While we as professional performers know it’s important to be paid for shows, how many of us can say we’ve paid for our music? If we do not pay for our track, it goes right back (once publishers, downloads sites and record companies have lined their pockets with their cut…) – bands cannot pay for rehearsal space to create the music in the first place, cannot play live to hone the track, cannot pay for recording studios to record the track, etc, etc.
Using a track live…
Just to bear in mind… Yes, there are legal loopholes in using a track that doesn’t ‘technically’ belong to us (we tend to think of a track as ours because we have spend blood, sweat and tears creating the work on top of that track). when we buy the track, we might have to tick terms and conditions that state the track is for ‘personal use’ and ‘not for broadcast’. Which is why, sometimes, if you post a video of your act on sites such as youtube, the soundtrack might be removed by the site – basically a big record company might have got wind that you are ‘broadcasting’ a track they own (violating their publishing rights).
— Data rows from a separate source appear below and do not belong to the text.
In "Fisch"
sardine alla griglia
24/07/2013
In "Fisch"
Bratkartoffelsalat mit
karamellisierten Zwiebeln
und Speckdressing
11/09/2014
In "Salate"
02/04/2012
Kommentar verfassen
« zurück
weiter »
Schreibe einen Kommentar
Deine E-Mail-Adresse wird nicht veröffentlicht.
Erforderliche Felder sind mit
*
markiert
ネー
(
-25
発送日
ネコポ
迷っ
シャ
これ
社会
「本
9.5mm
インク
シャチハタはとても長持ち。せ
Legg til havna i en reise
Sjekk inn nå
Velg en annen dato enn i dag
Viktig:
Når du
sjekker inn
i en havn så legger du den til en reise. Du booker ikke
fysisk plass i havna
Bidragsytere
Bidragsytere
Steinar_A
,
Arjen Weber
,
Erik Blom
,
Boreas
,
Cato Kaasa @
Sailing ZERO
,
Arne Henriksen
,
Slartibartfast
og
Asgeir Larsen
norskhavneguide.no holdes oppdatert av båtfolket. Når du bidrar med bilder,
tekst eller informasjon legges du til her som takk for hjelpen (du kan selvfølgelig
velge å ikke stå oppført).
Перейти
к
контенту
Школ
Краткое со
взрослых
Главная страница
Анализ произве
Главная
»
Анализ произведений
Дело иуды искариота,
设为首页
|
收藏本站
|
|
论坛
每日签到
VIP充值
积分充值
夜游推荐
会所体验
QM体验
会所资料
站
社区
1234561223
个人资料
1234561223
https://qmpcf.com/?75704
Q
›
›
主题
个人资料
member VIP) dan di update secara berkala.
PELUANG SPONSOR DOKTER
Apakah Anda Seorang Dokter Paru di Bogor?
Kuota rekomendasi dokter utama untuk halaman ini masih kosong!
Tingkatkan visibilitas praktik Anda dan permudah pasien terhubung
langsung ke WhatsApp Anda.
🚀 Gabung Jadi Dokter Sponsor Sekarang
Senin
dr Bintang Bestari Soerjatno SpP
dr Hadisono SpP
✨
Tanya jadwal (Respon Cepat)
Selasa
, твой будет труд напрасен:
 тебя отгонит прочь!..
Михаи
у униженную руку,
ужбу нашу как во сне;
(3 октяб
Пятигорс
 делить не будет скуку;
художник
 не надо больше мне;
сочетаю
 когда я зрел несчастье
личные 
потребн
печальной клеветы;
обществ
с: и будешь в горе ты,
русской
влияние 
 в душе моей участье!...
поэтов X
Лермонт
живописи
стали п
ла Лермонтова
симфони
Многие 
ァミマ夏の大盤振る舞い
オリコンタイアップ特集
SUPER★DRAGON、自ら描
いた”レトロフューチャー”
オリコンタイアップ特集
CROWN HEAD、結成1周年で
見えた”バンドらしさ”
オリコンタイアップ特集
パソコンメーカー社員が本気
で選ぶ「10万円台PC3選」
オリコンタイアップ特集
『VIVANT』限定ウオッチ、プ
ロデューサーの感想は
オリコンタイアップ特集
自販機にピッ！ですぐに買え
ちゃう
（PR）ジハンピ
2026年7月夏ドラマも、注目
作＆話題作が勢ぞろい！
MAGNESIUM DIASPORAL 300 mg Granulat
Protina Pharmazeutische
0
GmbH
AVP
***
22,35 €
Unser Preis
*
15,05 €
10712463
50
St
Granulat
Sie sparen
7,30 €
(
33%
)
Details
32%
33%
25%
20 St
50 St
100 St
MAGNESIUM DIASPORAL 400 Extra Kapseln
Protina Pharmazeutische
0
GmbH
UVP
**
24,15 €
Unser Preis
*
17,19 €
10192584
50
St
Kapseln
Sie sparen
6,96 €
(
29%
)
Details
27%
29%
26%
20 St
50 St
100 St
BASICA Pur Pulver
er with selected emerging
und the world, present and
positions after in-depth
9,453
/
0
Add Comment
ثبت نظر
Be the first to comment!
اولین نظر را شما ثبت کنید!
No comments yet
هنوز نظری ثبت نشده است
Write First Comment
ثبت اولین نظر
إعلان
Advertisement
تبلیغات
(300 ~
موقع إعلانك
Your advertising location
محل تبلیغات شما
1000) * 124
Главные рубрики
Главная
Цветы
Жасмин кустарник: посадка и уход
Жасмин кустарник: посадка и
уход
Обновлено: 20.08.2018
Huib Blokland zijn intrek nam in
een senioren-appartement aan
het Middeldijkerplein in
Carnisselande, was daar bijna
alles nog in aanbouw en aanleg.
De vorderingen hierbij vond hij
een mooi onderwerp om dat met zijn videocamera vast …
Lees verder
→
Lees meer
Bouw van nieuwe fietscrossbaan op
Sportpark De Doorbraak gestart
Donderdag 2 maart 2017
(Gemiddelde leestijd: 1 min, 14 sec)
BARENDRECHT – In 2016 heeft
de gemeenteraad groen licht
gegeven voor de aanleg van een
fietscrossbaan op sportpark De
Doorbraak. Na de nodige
PRS For Music – the basics
In the UK, the Performing Right Society (now called PRS For Music) was set up in 1914 to protect the copyright of music creators and ensure that if a track they created was played, they would be paid a small token for that music being used – which is fair – after all, if we perform, we want to be paid… If you are in a band, releasing music, you might want to join PRS For Music. PRS collects royalties from recorded tracks being ‘broadcast’ (by DJs, in theatres, as part of performances, on radio, mobiles, etc) and pays the publisher of the music (the one who has the copyright) for their music being played (however small!). A savvy band will never sign away the publishing rights to a record company or a publishing company, as aside from not receiving any royalties from their music being played, these people will hold the copyright of the material and are free to use it (and associate it) however they want to get their royalties without the band’s permission, as the music does not now belong to them (but that’s a whole other story!). If a band forms their own ‘publishing company’ (basically getting together, giving their ‘publishing company’ a name and registering it) they can ensure any royalties from their tracks being used are going directly to them.
Venues and PRS
When you perform live in the UK, a venue should be covered by a PRS For Music license. A venue will have had to apply for the license, and this license differs depending on if the venue is a theatre, concert venue, festival or charity event, etc. This means if you perform in a bonafide venue, they will be licensed to play your chosen track(s). You will sometimes be asked for the track and original artist – this information is passed on to the venue who will then fill in the relevant forms. You can find out more about PRS For Music here
Morals and Music
So now we are all clear who owns the music… On top of that, there’s a few moral questions about using a track to think about… For instance, if you are at a show and you see a performer using an amazing, quirky, wild track that you’ve never heard before, is it okay to ask them what the track is to go and use for your own routine? No, not really. You are a producer who also performs and a performer has emailed you their music and you quite like the track. Is it then okay to use it for a new routine? No, not really… You have seen a video of a performer and love their track and were thinking of doing something similar with the track yourself – should you do it? Check our previous post on Copyright of Routines
Whilst not breaking any laws regarding music being used, if you did any of the above, you would be breaking a moral code – and would definitely not be making any friends on the close-knit scene.
Original is best!
If in doubt, remember the motto – original is best! You want your work to shine out from the crowd, you want to be noticed, you want to further yourself… So do yourself a favour and make the right choice regarding music! Don’t go for the obvious (and probably most over used) ‘burlesque sounding’ tracks. Make a statement! grab the audience by the short and curlies (if it’s that kind of audience!) with your excellent choice of music! And do well!